Finally, the researchers found three distinct warming levels that made the whole thing possible, thus facilitating forest recovery and, in turn, allowing mammals to get larger. 

The museum is calling the project and its discoveries “Earth’s Comeback Story,” which features a display at the Denver attraction and a documentary series, NOVA Rise of the Mammals, which is now streaming online and will air Oct. 30 on PBS.

The findings are already making a splash nationwide and around the world.

For three years — when the current fossil project was launched — the museum has been keeping the whole thing under wraps as it worked to understand what it had found. 

“Our museum has actually been working down there for the better part of 20 years,” said Ian Miller, the museum’s curator of paleobotany. “The rocks down there preserve the end of the time for dinosaurs and the beginning of the time of mammals.”

An overhead shot of the prepared mammal skull fossils and lower jaw retrieved from Corral Bluffs. (HHMI Tangled Bank Studios)

In fact, people have been examining the site for almost 100 years. But it wasn’t until Lyson cracked open a concretion a few years ago and found a mammal skull fossil that the site’s significance was really understood. 

“I was floored, because after 20 years of looking for these very fossils, here I was holding the most complete one I’d ever found in my hand,” Lyson said of the discovery. “It was a moment I’ll never forget. I started yelling.”

Dr. Tyler Lyson, Curator of Vertebrate Paleontology for the Denver Museum of Nature & Science, uses a rock hammer to split open a concretion found at Corral Bluffs. (HHMI Tangled Bank Studios)
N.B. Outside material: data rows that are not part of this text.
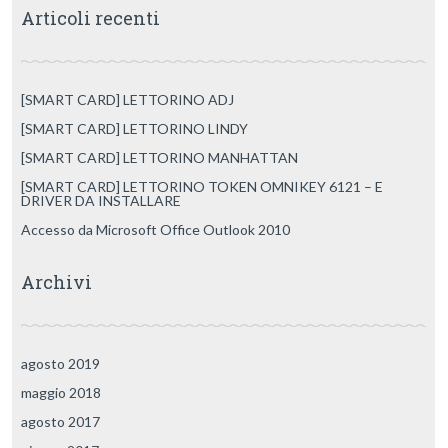
Articoli recenti
[SMART CARD] LETTORINO ADJ
[SMART CARD] LETTORINO LINDY
[SMART CARD] LETTORINO MANHATTAN
[SMART CARD] LETTORINO TOKEN OMNIKEY 6121 – E
DRIVER DA INSTALLARE
Accesso da Microsoft Office Outlook 2010
Archivi
agosto 2019
maggio 2018
agosto 2017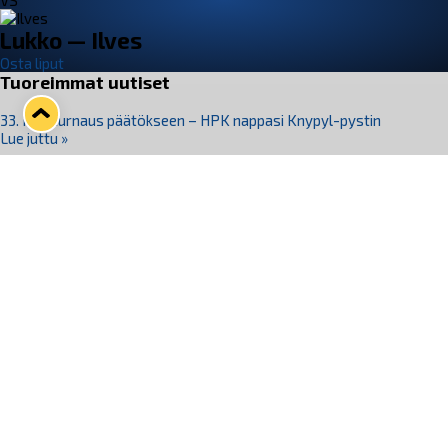
VS
Lukko — Ilves
Osta liput
Tuoreimmat uutiset
33. Pitsiturnaus päätökseen – HPK nappasi Knypyl-pystin
Lue juttu »
Otteluliput juhlakaudelle 26–27 nyt myynnissä!
Lue juttu »
Kiekko-Espoo voittaa historian ensimmäisen naisten
Pitsiturnauksen
Lue juttu »
Pitsiturnauksen päiväliput on loppuunmyyty – Pitsitunnelmaan
pääset myös Marina Vistan terassilla
Lue juttu »
Lukko ja pirkanmaalainen vaatevalmistaja Nousu yhteistyöhön
Lue juttu »
Seuraa Lukkoa somessa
He realized there had to be more, and within five minutes, Lyson and his team had found another mammal skull in a concretion. And then many others were discovered.

“We’re going out there and finding more and more fossils,” Lyson said. 

Before Lyons’ discovery, researchers at Corral Bluffs mostly ignored the “unassuming” concretions there.

“Concretions are just a type of rock that forms around a nucleus, like a bone,” Lyons said. “These concretions are not that common in sediments that preserve land-dwelling animals. Because of this, previous work at Corral Bluffs … they overlooked these unassuming rocks and the treasures they contained.”

The time period from which the fossils come is notoriously difficult to track down. “Together the fossil animals and the plants, with an excellent understanding of the time in these rocks, is really almost unheard of,” Miller said. “(We have) started to call this a paleontological trifecta.”

The researchers’ findings were also published Thursday in Science Magazine.

“This could very well be the most important day in the history of the museum,” said museum CEO George Sparks.  “This is probably my proudest moment in my 15 years here as CEO.”